PARIMO, theopini.id Kepala Bidang (Kabid) Pengendalian Pelaksana Penanaman Modal, Dinas Penanaman Modal, Pelayanan Terpadu Satu Pintu (PMPTSP) Parigi Moutong (Parimo), Sulawesi Tengah, Nurhayati Yunita komplain pemotongan tunjangan Tambahan Penghasilan Pegawai (TPP) tanpa alasan jelas.

“Tidak ada alasan jelas, kenapa dipotong TPP. Katanya, berdasarkan absen milik Ibu Kepala Dinas (Kadis),” ungkap Nurhayati Yunita, di Parigi, Rabu, 12 Juni 2024.  

Baca Juga: Kenaikan Tukin, Gus Halim: Momentum Peningkatan Semangat Kerja

Ia menyebut, besaran TPP yang dipotong bervariasi dari 5-100 persen, dan terjadi sejak Desember 2023.

Pemotongan TPP sempat dihentikan pada Januari-Maret 2024, alasan pihak Dinas PMPTSP Parimo karena jelang perayaan lebaran Idulfitri 1445 Hijriah.

“Pada April hingga Juni 2024, TPP kembali dipotong. Besarannya juga sama,” terangnya.

Selain itu, informasi yang diperolehnya, pemotongan dilakukan berdasarkan catatan Kadis PMPTSP Parimo.

Makanya, Nurhayati ingin mempertanyakan langsung persoalan ke sang Kadis. Sehingga, ia mengetahui apa saja yang termuat dalam catatan tersebut.

Apabila pemotongan TPP dilakukan berdasarkan capaian kinerja ASN, ia mengaku, tidak bersepakat. Sebab, tugas pokok dan fungsinya sebagai kepala bidang telah diambil alih oleh sang Kadis.

“Saya tidak mau bicara bidang lain, pokoknya yang terjadi di bidangku. Mau-maunya (Kadis) sendiri. Pokoknya semua diatur, sampai dengan siapa berangkat perjalanan dinas,” tukasnya.

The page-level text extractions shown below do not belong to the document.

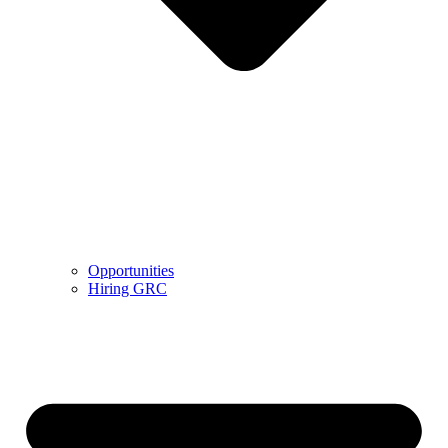
Opportunities
Hiring GRC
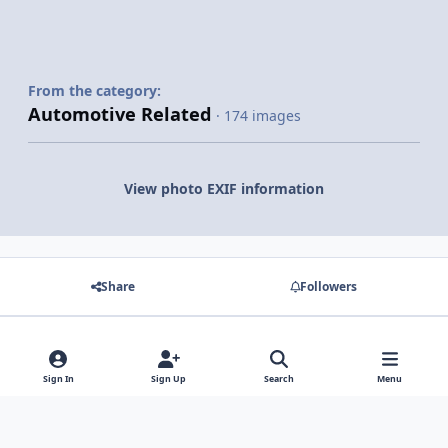
From the category:
Automotive Related
· 174 images
View photo EXIF information
Share
Followers
There are no comments to display.
Sign In
Sign Up
Search
Menu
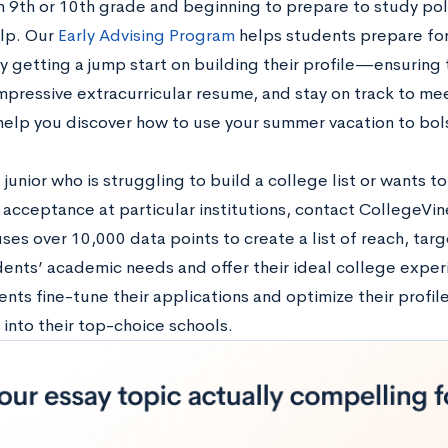
in 9th or 10th grade and beginning to prepare to study poli
lp. Our
Early Advising Program
helps students prepare for
 getting a jump start on building their profile—ensuring t
impressive extracurricular resume, and stay on track to me
help you discover how to use your summer vacation to bols
a junior who is struggling to build a college list or wants 
 acceptance at particular institutions, contact CollegeVi
ses over 10,000 data points to create a list of reach, targ
ents’ academic needs and offer their ideal college exper
nts fine-tune their applications and optimize their profil
into their top-choice schools.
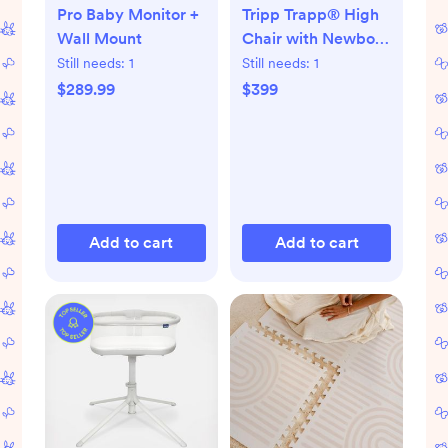
Pro Baby Monitor +
Tripp Trapp® High
Wall Mount
Chair with Newborn
Set
Still needs:
1
Still needs:
1
$289.99
$399
Add to cart
Add to cart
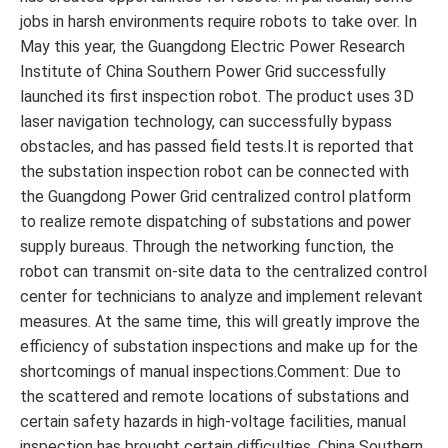
jobs in harsh environments require robots to take over. In
May this year, the Guangdong Electric Power Research
Institute of China Southern Power Grid successfully
launched its first inspection robot. The product uses 3D
laser navigation technology, can successfully bypass
obstacles, and has passed field tests.It is reported that
the substation inspection robot can be connected with
the Guangdong Power Grid centralized control platform
to realize remote dispatching of substations and power
supply bureaus. Through the networking function, the
robot can transmit on-site data to the centralized control
center for technicians to analyze and implement relevant
measures. At the same time, this will greatly improve the
efficiency of substation inspections and make up for the
shortcomings of manual inspections.Comment: Due to
the scattered and remote locations of substations and
certain safety hazards in high-voltage facilities, manual
inspection has brought certain difficulties. China Southern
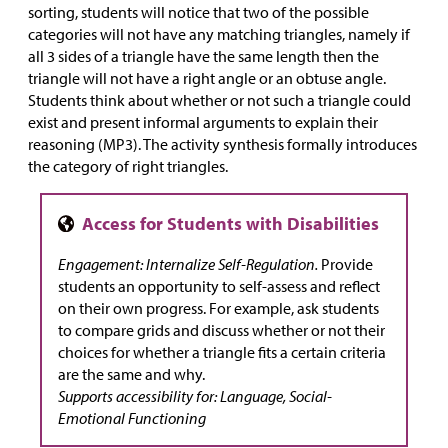
sorting, students will notice that two of the possible
categories will not have any matching triangles, namely if
all 3 sides of a triangle have the same length then the
triangle will not have a right angle or an obtuse angle.
Students think about whether or not such a triangle could
exist and present informal arguments to explain their
reasoning (MP3). The activity synthesis formally introduces
the category of right triangles.
Engagement: Internalize Self-Regulation.
Provide
students an opportunity to self-assess and reflect
on their own progress. For example, ask students
to compare grids and discuss whether or not their
choices for whether a triangle fits a certain criteria
are the same and why.
Supports accessibility for: Language, Social-
Emotional Functioning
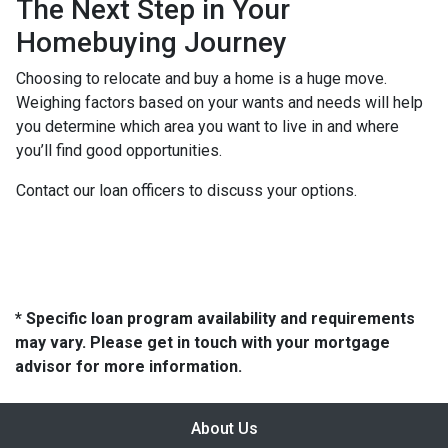
The Next Step in Your
Homebuying Journey
Choosing to relocate and buy a home is a huge move.
Weighing factors based on your wants and needs will help
you determine which area you want to live in and where
you’ll find good opportunities.
Contact our loan officers to discuss your options.
* Specific loan program availability and requirements
may vary. Please get in touch with your mortgage
advisor for more information.
About Us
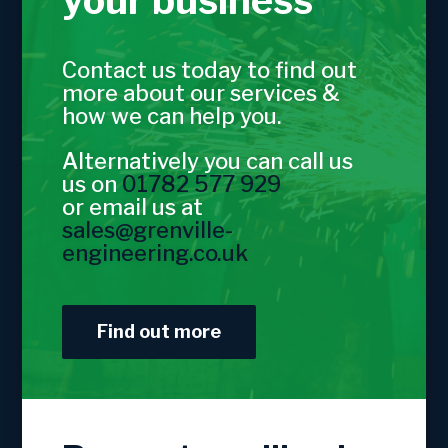
your business
Contact us today to find out
more about our services &
how we can help you.
Alternatively you can call us
us on
01782 577 929
or email us at
sales@grenville-
engineering.co.uk
Find out more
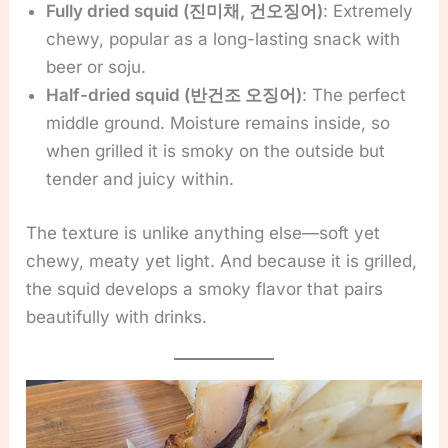
Fully dried squid (진미채, 건오징어)
: Extremely
chewy, popular as a long-lasting snack with
beer or soju.
Half-dried squid (반건조 오징어)
: The perfect
middle ground. Moisture remains inside, so
when grilled it is smoky on the outside but
tender and juicy within.
The texture is unlike anything else—soft yet
chewy, meaty yet light. And because it is grilled,
the squid develops a smoky flavor that pairs
beautifully with drinks.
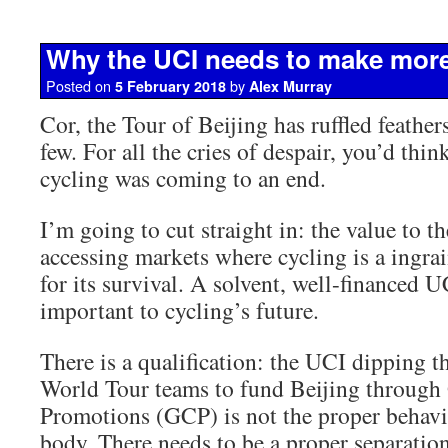
Why the UCI needs to make mor
Posted on
by
5 February 2018
Alex Murray
Cor, the Tour of Beijing has ruffled feathe
few. For all the cries of despair, you’d thin
cycling was coming to an end.
I’m going to cut straight in: the value to th
accessing markets where cycling is a ingrain
for its survival. A solvent, well-financed U
important to cycling’s future.
There is a qualification: the UCI dipping t
World Tour teams to fund Beijing through
Promotions (GCP) is not the proper behavi
body. There needs to be a proper separation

Baca Juga: TPP Dokter Spesialis Kandungan di RSUD Anuntaloko Parigi Belum Dibayarkan

Sementara itu, Kadis PMPTSP Parimo, Aswini Dimpel yang diminta keterangan, terkesan enggan memberikan komentar.

“Masih diurus di tingkat pimpinan. Nanti ya, kita ketemu,” jawab Aswini Dimpel singkat, saat dikonfirmasi via telpon, Rabu.